BIANDRONNO Diciannove anni dopo la morte violenta di Vincenzo Ciappina, la Procura della Repubblica di Varese ha ora due nomi sui quali lavorare per dare un volto agli assassini che una mattina dei primi di luglio 1991 freddarono il noto avvocato varesino sotto casa sua.
Lo scorso febbraio era stata annunciata una svolta nel caso, rimasto per anni senza una traccia che permettesse agli inquirenti di dare una spiegazione a quell’omicidio così cruento, le cui modalità rimandano ad una esecuzione di stampo mafioso: Ciappina venne colpito al volto e al petto da pallettoni sparati quasi a bruciapelo con un fucile a canne mozze. In realtà, non viene affatto esclusa l’ipotesi del delitto d’impeto. O della vendetta per banali questioni di vicinato.
Adesso quelli che prima erano soltanto dubbi e sospetti si concretizzano in una indagine formale a carico di due persone, Giuseppe Fotia, 82 anni, di Casale Litta, e Giuseppe Messina, 75 anni, di Besozzo, i cui nomi sono iscritti nel registro degli indagati associati all’ipotesi di reato di concorso in omicidio volontario.
Il loro coinvolgimento nella vicenda giudiziaria emerge dalla richiesta di incidente probatorio su alcuni reperti organici – saliva che gli inquirenti hanno trovato su francobolli di lettere minatorie che erano state recapitate alla vittima – avanzata da Giuseppe Messina di fronte al giudice per l’indagine preliminare di Varese. La procura sospetta appunto che si tratti tracce a lui riconducibili: di qui la contromossa difensiva del legale dell’indagato, avvocato Antonio Battaglia, che vuole che l’esame del dna avvenga con la garanzia dell’incidente probatorio, affidato cioè ad un consulente terzo, nominato dal tribunale, al quale eventualmente affiancare un proprio perito di parte.

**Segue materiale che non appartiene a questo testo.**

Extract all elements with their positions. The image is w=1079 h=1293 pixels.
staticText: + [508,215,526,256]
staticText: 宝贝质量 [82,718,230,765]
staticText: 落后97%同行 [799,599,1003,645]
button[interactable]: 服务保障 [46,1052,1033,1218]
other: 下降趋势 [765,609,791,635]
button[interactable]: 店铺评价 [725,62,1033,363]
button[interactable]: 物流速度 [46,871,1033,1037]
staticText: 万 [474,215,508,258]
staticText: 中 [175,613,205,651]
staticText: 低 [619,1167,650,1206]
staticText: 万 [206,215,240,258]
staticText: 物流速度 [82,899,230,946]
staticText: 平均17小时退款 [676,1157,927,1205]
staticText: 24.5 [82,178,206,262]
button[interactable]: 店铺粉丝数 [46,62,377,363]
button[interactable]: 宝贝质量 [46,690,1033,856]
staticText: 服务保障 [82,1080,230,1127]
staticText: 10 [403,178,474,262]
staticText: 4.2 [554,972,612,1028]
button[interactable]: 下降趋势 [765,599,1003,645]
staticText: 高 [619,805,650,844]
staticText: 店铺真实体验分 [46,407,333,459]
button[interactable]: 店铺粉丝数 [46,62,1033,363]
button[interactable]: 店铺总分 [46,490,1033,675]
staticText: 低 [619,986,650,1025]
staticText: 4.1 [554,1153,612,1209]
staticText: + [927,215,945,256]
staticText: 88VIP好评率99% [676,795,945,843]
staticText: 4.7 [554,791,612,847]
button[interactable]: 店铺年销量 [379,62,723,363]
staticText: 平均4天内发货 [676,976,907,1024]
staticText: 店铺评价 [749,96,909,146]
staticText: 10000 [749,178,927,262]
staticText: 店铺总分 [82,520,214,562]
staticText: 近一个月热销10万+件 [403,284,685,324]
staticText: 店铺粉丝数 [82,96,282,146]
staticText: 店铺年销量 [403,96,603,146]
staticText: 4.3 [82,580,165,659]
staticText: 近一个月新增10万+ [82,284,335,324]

Un’arma comunque a doppio taglio, perché, qualunque sia l’esito, esso verrà cristallizzato come prova da acquisire direttamente al fascicolo del dibattimento. Messina, che protesta la sua innocenza, potrebbe dunque uscirne completamente scagionato, come pure definitivamente incastrato qualora il suo profilo genetico dovesse risultare compatibile con quello estratto dalla saliva repertata sui francobolli. Si tratta di un passaggio formale di importanza fondamentale, dunque, che dà la misura di quanto l’indagine sia progredita in silenzio in questi mesi: dalla procura finora nulla è trapelato, e la cautela mostrata dal procuratore Maurizio Grigo e dal sostituto Tiziano Masini, titolare dell’inchiesta, è comprensibile, data la delicatezza della materia. Eppure i nomi di Fotia e Messina sono nel registro degli indagati almeno da tre mesi, da quando sono stati entrambi sottoposti ad interrogatorio da parte del pm Masini.

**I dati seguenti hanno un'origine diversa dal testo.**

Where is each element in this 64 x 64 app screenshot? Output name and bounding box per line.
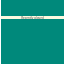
staticText: Recently played bbox=[21, 16, 44, 19]
button[interactable]: Recently played bbox=[1, 16, 64, 19]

Se i dubbi su Messina nascono da tracce di natura organica, quelli su Fotia hanno genesi del tutto differente: nascono dalla constatazione dei pessimi rapporti personali che intratteneva con la vittima, che dunque conosceva bene, e con la quale aveva ingaggiato un lungo e complicato contenzioso di natura civile per questioni di vicinato. «È vero – ammette il suo difensore, l’avvocato milanese Francesco Mandalari – Ma si tenga conto che aveva vinto la causa in tribunale. Quale motivo potrebbe avere avuto per uccidere Ciappina?».